Les initiatives de collectivités territoriales visant à permettre aux citoyens d'exprimer leurs souhaits quant à l'aménagement ou au fonctionnement des services de leurs villes, se multiplient. Paris ou Nantes en France, Reykjyavik à l'étranger, ont mis en place des outils participatifs permettant à leurs habitants de s’exprimer.

 

Des citoyens qui aident les élus et leurs services à bâtir le futur des collectivités territoriales, c’est aujourd’hui une réalité à l’échelle mondiale, qui compte déjà plusieurs partisans en France.

Pour ce faire, de nombreux outils participatifs ont été conçus et sont utilisés, notamment par les communes. Ils permettent de recueillir les idées, avis et votes de chacun avec pour but de financer ensuite les projets de demain, la finalité étant bien la co-construction de ces derniers.

Paris, l’exemple français le plus frappant

Pour bâtir une ville juste, progressiste et durable, l’intelligence collective est notre plus grande force. L’échange et le débat sont nos outils les plus puissants.

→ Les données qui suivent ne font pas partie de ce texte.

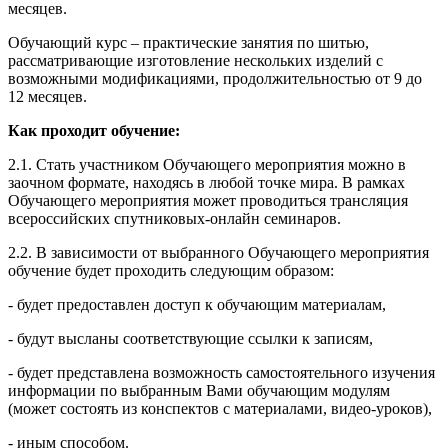
месяцев.
Обучающий курс – практические занятия по шитью,
рассматривающие изготовление нескольких изделий с
возможными модификациями, продолжительностью от 9 до
12 месяцев.
Как проходит обучение:
2.1. Стать участником Обучающего мероприятия можно в
заочном формате, находясь в любой точке мира. В рамках
Обучающего мероприятия может проводиться трансляция
всероссийских спутниковых-онлайн семинаров.
2.2. В зависимости от выбранного Обучающего мероприятия
обучение будет проходить следующим образом:
- будет предоставлен доступ к обучающим материалам,
- будут высланы соответствующие ссылки к записям,
- будет представлена возможность самостоятельного изучения
информации по выбранным Вами обучающим модулям
(может состоять из конспектов с материалами, видео-уроков),
- иным способом.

Ces propos sont signés Anne Hidalgo, Maire de Paris, qui a décidé de consacrer 5% du budget d’investissement de la ville sur l’ensemble de sa mandature, soit 480 millions d’euros, pour financer des projets proposés par des citoyens.

Via un site dédié, les habitants de la capitale peuvent soumettre des idées en début d’année. Ces dernières sont ensuite développées et regroupées, entre mars et mai, lors d’ateliers dits de « co-construction » impliquant les Parisiens. Avant que les projets soient exposés sur le site, où les citoyens peuvent ensuite voter en septembre pour ceux qu’ils préfèrent, en ligne ou dans des bureaux prévus à cet effet.

Les élus de Paris donnent au final leur accord en décembre pour le financement des gagnants. Des idées qui peuvent également être déposées sur la plateforme « Madame la Maire, j’ai une idée », qui permet elle aussi aux citoyens, à tout moment de l’année, sur des thèmes imposés par la ville, de soumettre des projets, de soutenir ceux qui leur semblent importants ou d’émettre un avis, d’engager un débat.

Plus de 22000 personnes se sont inscrites à ce jour sur le site et plus de 5115 idées ont été proposées lors du premier trimestre 2015 (3158 sur la même période en 2016). Pour 188 lauréats à l’arrivée.

Paris n’est évidemment pas la seule commune en France à prendre en considération la participation des habitants. A Nantes, la Maire, Johanna Rolland en a fait, selon ses propos, la « pierre angulaire » de sa mandature.

L’élue a notamment lancé un débat autour de la Loire et de ses usages. Les citoyens ont ainsi la possibilité de donner leurs avis mais aussi de publier des cahiers d’acteurs sur le site « nanteslaloireetnous.fr ».

A Rennes, une plateforme web consacré au budget participatif intitulé « La Fabrique Citoyenne », a permis en novembre 2015 aux habitants de la ville de proposer des projets visant à améliorer leur cité. Il y a eu 942 propositions formulées, dont 574 l’ont été par des citoyens. Puis, en février, ces derniers ont de nouveau été sollicités pour voter pour les projets qu’ils souhaitaient soutenir. Au final, 54 idées ont été retenues. Une initiative appelée à se renouveler, Nathalie Appéré, maire de Rennes, ayant indiqué qu’elle y consacrerait, chaque année, 5% du budget d’investissement de la ville.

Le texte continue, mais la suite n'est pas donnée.